Bruce: People didn't know. And everybody was furious, and the criticism of King and the top SCLC people for not telling people why this decision had been made in advance is valid criticism that I completely agree with. But, later on, after talking with SCLC people I understood why they had made the decision [to turn around]. And I agreed with them, even though at the time I thought it was wrong. Yes, they should have told the people we were going to do that march and turn around and they should have told them why. But the decision itself to turn around was right.

Chude: Tell the people before hand.

Bruce: Yes, before hand. In the church. The reason as it was explained to me — and I think it's credible — is that from SCLC's point of view, from King's point of view, the whole point of Selma was to get a voting rights act passed and to get it enforced. And they had counted up the votes in the Senate and without Republican support, they could not pass it. And the key to Republican support was Senator Dirksen — I forget what state he's from, the Republican senator Dirksen...

Hardy: Illinois, I think.

Bruce: Right, without Dirksen from Illinois and other Republican Senators, the bill could not pass.

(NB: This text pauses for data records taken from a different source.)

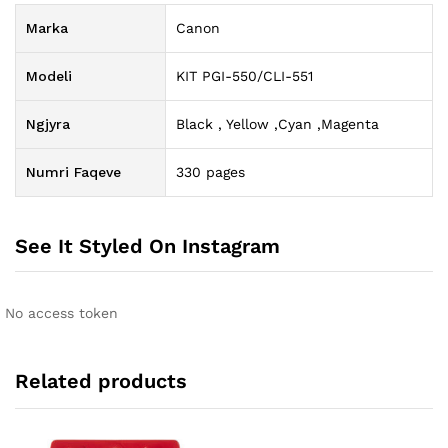
Marka
Canon
Modeli
KIT PGI-550/CLI-551
Ngjyra
Black , Yellow ,Cyan ,Magenta
Numri Faqeve
330 pages
See It Styled On Instagram
No access token
Related products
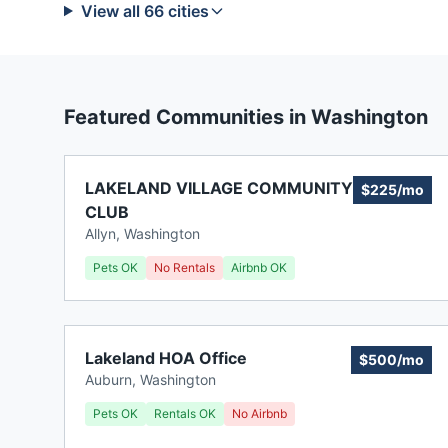
View all
66
cities
Featured Communities in
Washington
LAKELAND VILLAGE COMMUNITY
$225/mo
CLUB
Allyn
,
Washington
Pets OK
No Rentals
Airbnb OK
Lakeland HOA Office
$500/mo
Auburn
,
Washington
Pets OK
Rentals OK
No Airbnb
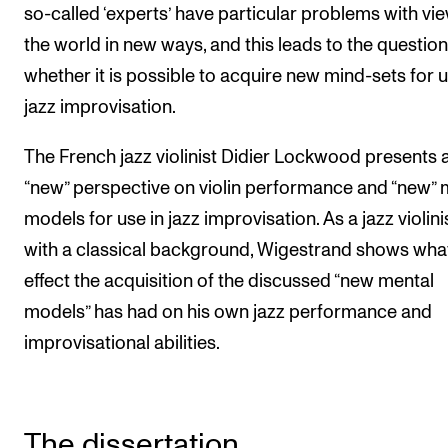
so-called ‘experts’ have particular problems with vi
the world in new ways, and this leads to the question
whether it is possible to acquire new mind-sets for u
jazz improvisation.
The French jazz violinist Didier Lockwood presents 
“new” perspective on violin performance and “new” 
models for use in jazz improvisation. As a jazz violini
with a classical background, Wigestrand shows wha
effect the acquisition of the discussed “new mental
models” has had on his own jazz performance and
improvisational abilities.
The dissertation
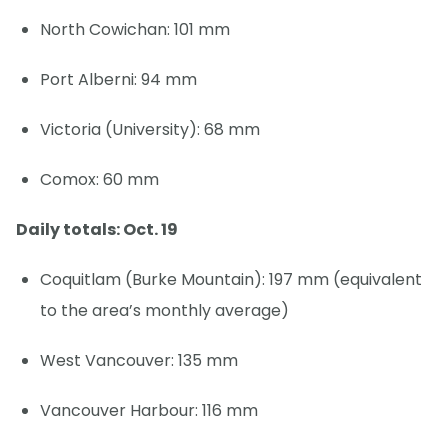
North Cowichan: 101 mm
Port Alberni: 94 mm
Victoria (University): 68 mm
Comox: 60 mm
Daily totals: Oct. 19
Coquitlam (Burke Mountain): 197 mm (equivalent
to the area’s monthly average)
West Vancouver: 135 mm
Vancouver Harbour: 116 mm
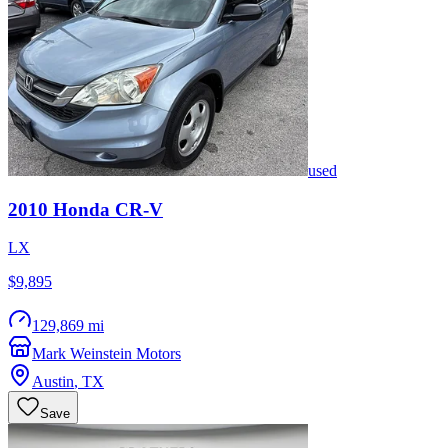
used
2010
Honda
CR-V
LX
$9,895
129,869 mi
Mark Weinstein Motors
Austin
,
TX
Save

[BACKGROUND: The rules of the U.S. Senate allow a senator — or a group of senators — to talk as long as they want, about anything they want, at any time they want. So long as a senator holds the floor (talks), no votes can be taken. So senators can block any piece of legislation from coming to a vote by simply talking forever. This is known as a "filibuster." Only a "cloture" vote can stop a filibuster. In 1965, it took a two-thirds vote (66) to pass a cloture vote. (In 1975 that number was reduced to 60 votes.)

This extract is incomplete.